Причин предпочтения слова надежда много. Слово — среднего стиля в сравнении с остальными, более общего смысла, связано с родственными корнями, которые помогают сохранить первосмысл, а кроме того, может быть представлено в других частях речи, например прилагательным: надежный — верный, несомненный, твердый. От остальных слов прилагательные не образовались, как и сложные имена с суффиксами; могут быть только страдательные причастия (чаемый, уповаемый), что как раз и показывает их несамостоятельность, неспособность передавать смысл объективно, как исходящий извне результат душевного ожидания.
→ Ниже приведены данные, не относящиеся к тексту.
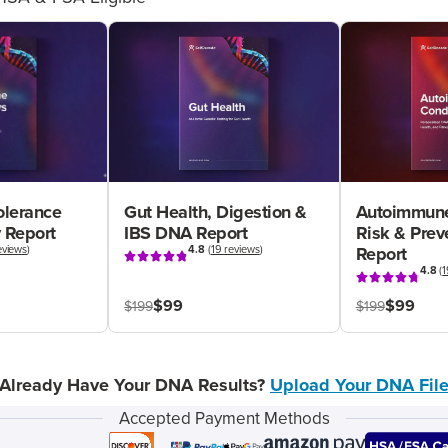
olerance
Gut Health, Digestion &
Autoimmune
 Report
IBS DNA Report
Risk & Pre
eviews
)
4.8
(
19 reviews
)
Report
4.8
(
1
$99
$99
$199
$199
Already Have Your DNA Results?
Upload Your DNA Fil
Accepted Payment Methods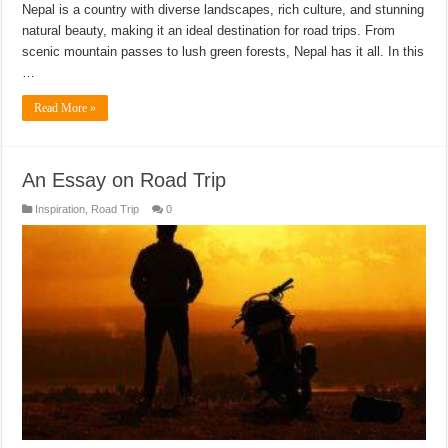
Nepal is a country with diverse landscapes, rich culture, and stunning
natural beauty, making it an ideal destination for road trips. From
scenic mountain passes to lush green forests, Nepal has it all. In this
…
Read More »
An Essay on Road Trip
Inspiration
,
Road Trip
0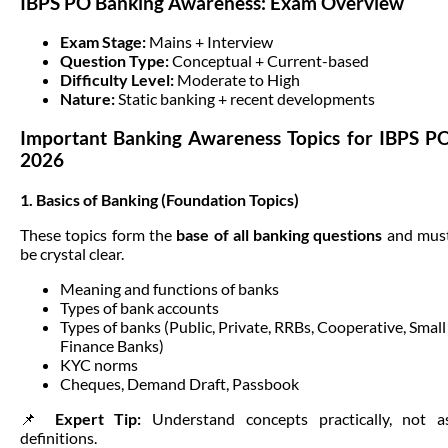
IBPS PO Banking Awareness: Exam Overview
Exam Stage:
Mains + Interview
Question Type:
Conceptual + Current-based
Difficulty Level:
Moderate to High
Nature:
Static banking + recent developments
Important Banking Awareness Topics for IBPS P
2026
1. Basics of Banking (Foundation Topics)
These topics form the
base of all banking questions
and mus
be crystal clear.
Meaning and functions of banks
Types of bank accounts
Types of banks (Public, Private, RRBs, Cooperative, Small
Finance Banks)
KYC norms
Cheques, Demand Draft, Passbook
📌
Expert Tip:
Understand concepts practically, not a
definitions.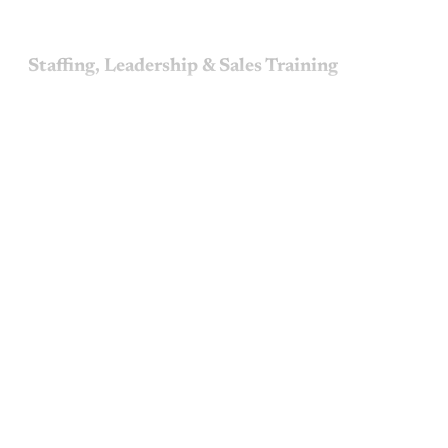
Staffing, Leadership & Sales Training
This post is for paying
subscribers only
Subscribe now
Already have an account?
Sign in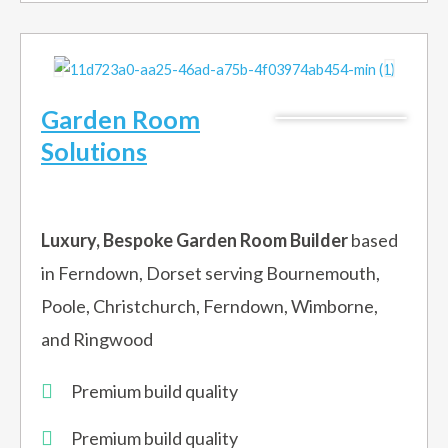
Garden Room
Solutions
Luxury, Bespoke Garden Room Builder
based
in Ferndown, Dorset serving Bournemouth,
Poole, Christchurch, Ferndown, Wimborne,
and Ringwood
Premium build quality
Premium build quality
И современный словарь уверенно объясняет, что надежда — ожидание чего-либо желаемого, соединенное с уверенностью в возможности осуществления. Сразу все четыре модальности предосуществления, каждая из которых прежде была представлена самостоятельным словом.
Именно так и воспринимает русский человек сегодня старый символ — в понятии. Благодать не благодеть, но всё же...
Мои коллеги-лингвисты, особенно зарубежные и русскоязычные, часто иронизируют по поводу выражения «русская душа». С лингвистами это бывает. Языковед по природе дела является «номиналистом», основная забота лингвиста состоит в том, чтобы согласовать слово с его значением (словесный знак с его идеей), а тут простора для домыслов хоть отбавляй. «Кто видел „русскую душу“? — вопрошают они. — В чем ее смысл? Каков тут объем понятия?» Справедливо. А — «галльский быстрый смысл»? А — «тевтонский дух»? А — британская «душа чести»? А — знаменитая немецкая «душевность» (Gemii), слепком с которой и является «мифологема» русская душа? Такие неуловимые материи существуют в формах национальной самооценки, и это общепризнанно. Они — выдумки, так почему же «русской душе» отказано в праве на бытие?